This really sets off ultimate misalignment alarms for me. If frontier LLMs already monkey‐patch graders and spoof scores, then a superintelligent RL agent with full self‐modification and world‐building power appears it will almost by definition:
Locate and hijack its reward channel
Self‐amplify—rewriting its own code to uncap the signal
(Arguably the pivotal hinge — unless we’re overlooking a fundamental constraint) Monopolize resources, converting energy and matter into ever-expanding reward generators
Patching individual reward-hacking exploits looks to me like whack-a-mole, especially once recursive self-improvement kicks in. Unless we somehow shift away from raw scalar rewards or develop provably unhackable architectures before ASI, does this “infinite dopamine pump” trajectory not seem overwhelmingly likely?
Does anyone see a viable path — short of a paradigm shift in how we define and enforce “alignment” — to prevent a full-blown reward-hacking singleton?
Mechanistically, how would 2 work? The behavior we’re seeing is that models are sometimes determining what the reward signal is and optimizing for that, and then the RL training process they are undergoing reinforces the trajectories that did that, chiseling reward-hacking behavior into the models. Are you expecting that we’ll find a way to do gradient descent on something that can do also make architectural updates to itself?
Mechanistically, if there is a buffer overflow in any of the code that processes its outputs, it can re-write its own code. It’s then just a question of whether it emits that sequence of bytes- if it does this during training, then the whole consequences we saw in the “emergent misalignment” paper come along
Not the original commenter, but I’d argue that the gradient descent on something that can also make architectural updates to itself may be possible, though I know nothing much about how gradient descent works, so this might not actually be possible.

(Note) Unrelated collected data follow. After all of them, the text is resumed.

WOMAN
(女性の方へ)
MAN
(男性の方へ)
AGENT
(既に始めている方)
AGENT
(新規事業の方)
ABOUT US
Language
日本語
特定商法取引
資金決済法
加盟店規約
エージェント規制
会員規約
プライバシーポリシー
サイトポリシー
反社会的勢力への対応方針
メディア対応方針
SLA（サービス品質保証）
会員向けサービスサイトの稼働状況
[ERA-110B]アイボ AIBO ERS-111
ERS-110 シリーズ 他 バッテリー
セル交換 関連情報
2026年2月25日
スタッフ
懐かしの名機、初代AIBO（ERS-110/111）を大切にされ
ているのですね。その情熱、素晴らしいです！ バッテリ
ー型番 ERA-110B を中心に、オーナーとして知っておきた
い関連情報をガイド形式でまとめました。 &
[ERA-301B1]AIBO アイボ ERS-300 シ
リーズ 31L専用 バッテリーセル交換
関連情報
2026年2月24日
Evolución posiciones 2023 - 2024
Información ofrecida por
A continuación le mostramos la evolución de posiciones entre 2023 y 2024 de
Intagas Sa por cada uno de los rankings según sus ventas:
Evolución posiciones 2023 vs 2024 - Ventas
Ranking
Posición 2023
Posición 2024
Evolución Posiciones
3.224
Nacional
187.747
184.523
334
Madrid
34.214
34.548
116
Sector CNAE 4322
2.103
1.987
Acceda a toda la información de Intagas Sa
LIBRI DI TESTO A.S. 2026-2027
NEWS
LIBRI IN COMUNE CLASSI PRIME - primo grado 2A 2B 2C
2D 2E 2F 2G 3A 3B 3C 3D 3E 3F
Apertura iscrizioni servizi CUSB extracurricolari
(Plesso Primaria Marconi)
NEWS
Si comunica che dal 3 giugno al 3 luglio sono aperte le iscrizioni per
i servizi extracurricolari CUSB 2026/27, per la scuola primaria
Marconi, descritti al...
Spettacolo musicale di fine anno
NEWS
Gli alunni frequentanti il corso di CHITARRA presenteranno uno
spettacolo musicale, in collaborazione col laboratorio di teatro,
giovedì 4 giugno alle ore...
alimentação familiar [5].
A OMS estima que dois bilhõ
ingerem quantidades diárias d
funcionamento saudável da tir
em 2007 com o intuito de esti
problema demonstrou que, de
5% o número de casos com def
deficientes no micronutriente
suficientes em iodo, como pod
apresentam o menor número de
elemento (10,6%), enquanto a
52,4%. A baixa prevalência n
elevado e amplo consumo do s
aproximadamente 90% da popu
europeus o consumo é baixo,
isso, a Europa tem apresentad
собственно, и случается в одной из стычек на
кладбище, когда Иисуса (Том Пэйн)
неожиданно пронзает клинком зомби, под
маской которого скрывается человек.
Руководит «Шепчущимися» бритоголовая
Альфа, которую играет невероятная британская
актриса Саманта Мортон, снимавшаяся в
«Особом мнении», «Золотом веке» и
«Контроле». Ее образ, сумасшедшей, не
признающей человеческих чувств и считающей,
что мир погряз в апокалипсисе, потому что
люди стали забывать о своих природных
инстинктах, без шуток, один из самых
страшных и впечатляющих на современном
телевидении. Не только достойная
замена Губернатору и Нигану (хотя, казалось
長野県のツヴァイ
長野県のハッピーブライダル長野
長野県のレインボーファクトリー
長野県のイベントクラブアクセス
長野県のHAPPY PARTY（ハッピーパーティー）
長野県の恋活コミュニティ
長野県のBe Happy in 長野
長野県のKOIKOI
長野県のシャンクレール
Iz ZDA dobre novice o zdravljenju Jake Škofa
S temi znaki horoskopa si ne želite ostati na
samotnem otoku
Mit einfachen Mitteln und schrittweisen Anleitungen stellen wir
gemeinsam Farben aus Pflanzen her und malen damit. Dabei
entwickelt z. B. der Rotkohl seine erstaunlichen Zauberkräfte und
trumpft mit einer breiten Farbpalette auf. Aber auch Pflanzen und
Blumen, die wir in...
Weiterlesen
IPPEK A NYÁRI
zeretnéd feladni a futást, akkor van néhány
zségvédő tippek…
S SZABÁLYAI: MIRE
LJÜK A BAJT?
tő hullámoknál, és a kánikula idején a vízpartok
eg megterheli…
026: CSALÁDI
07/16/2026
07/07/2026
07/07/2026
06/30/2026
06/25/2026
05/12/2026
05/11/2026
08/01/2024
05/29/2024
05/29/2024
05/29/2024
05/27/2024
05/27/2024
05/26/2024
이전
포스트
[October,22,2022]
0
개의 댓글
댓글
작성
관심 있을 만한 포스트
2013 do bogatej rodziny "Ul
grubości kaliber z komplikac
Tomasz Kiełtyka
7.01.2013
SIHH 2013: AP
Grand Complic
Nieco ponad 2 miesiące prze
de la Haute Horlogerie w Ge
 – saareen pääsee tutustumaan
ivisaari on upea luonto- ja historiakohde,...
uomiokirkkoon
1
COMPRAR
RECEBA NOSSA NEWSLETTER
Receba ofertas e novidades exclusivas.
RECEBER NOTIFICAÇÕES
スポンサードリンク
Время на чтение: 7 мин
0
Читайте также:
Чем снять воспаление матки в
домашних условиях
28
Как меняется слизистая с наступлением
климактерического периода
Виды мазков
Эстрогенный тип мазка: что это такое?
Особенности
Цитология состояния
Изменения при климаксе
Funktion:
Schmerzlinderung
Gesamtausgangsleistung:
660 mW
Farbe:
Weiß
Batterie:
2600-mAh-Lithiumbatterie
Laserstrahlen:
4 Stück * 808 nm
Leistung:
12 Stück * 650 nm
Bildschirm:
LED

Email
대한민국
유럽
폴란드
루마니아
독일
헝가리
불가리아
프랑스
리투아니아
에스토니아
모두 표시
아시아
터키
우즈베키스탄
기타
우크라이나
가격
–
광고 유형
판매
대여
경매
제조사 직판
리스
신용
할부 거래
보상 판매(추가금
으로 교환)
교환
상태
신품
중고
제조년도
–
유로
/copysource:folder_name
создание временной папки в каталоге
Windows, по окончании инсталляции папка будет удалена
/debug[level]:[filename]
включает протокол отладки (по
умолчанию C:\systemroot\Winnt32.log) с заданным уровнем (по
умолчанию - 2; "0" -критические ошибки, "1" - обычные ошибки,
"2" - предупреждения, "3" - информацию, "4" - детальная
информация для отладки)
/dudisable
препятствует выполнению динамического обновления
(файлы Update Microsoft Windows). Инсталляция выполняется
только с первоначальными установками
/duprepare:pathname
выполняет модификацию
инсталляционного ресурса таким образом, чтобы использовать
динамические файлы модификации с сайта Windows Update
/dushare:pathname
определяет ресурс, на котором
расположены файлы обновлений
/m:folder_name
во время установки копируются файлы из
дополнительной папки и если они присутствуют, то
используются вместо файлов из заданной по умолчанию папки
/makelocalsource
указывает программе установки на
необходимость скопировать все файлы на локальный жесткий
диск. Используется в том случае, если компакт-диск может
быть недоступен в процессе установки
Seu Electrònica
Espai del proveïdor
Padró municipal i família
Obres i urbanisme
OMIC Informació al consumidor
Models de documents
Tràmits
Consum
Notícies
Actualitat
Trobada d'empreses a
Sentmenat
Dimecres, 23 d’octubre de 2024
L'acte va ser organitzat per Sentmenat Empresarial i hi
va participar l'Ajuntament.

But I do think that the ability for the AI to make small, continual architectural updates to itself is actually pretty important, and I’d argue that a lot of the reason AI is used very little so far has to do with the fact that if it cannot 0 or 1-shot a problem, it basically has no ability to learn from it’s failures, due to having 0 neuroplasticity after training, and if we assume that some level of learning from failure IRL is very important (which I agree with), then methods to make continuous learning practical will be incentivized, because all of the leading labs valuation and profit depend on the assumption that they will soon be able to automate away human workers, and continuous learning is a major, major blocker to this goal.
More from Dwarkesh below, including a relevant quote:
Sometimes people say that even if all AI progress totally stopped, the systems of today would still be far more economically transformative than the internet. I disagree. I think the LLMs of today are magical. But the reason that the Fortune 500 aren’t using them to transform their workflows isn’t because the management is too stodgy. Rather, I think it’s genuinely hard to get normal humanlike labor out of LLMs. And this has to do with some fundamental capabilities these models lack.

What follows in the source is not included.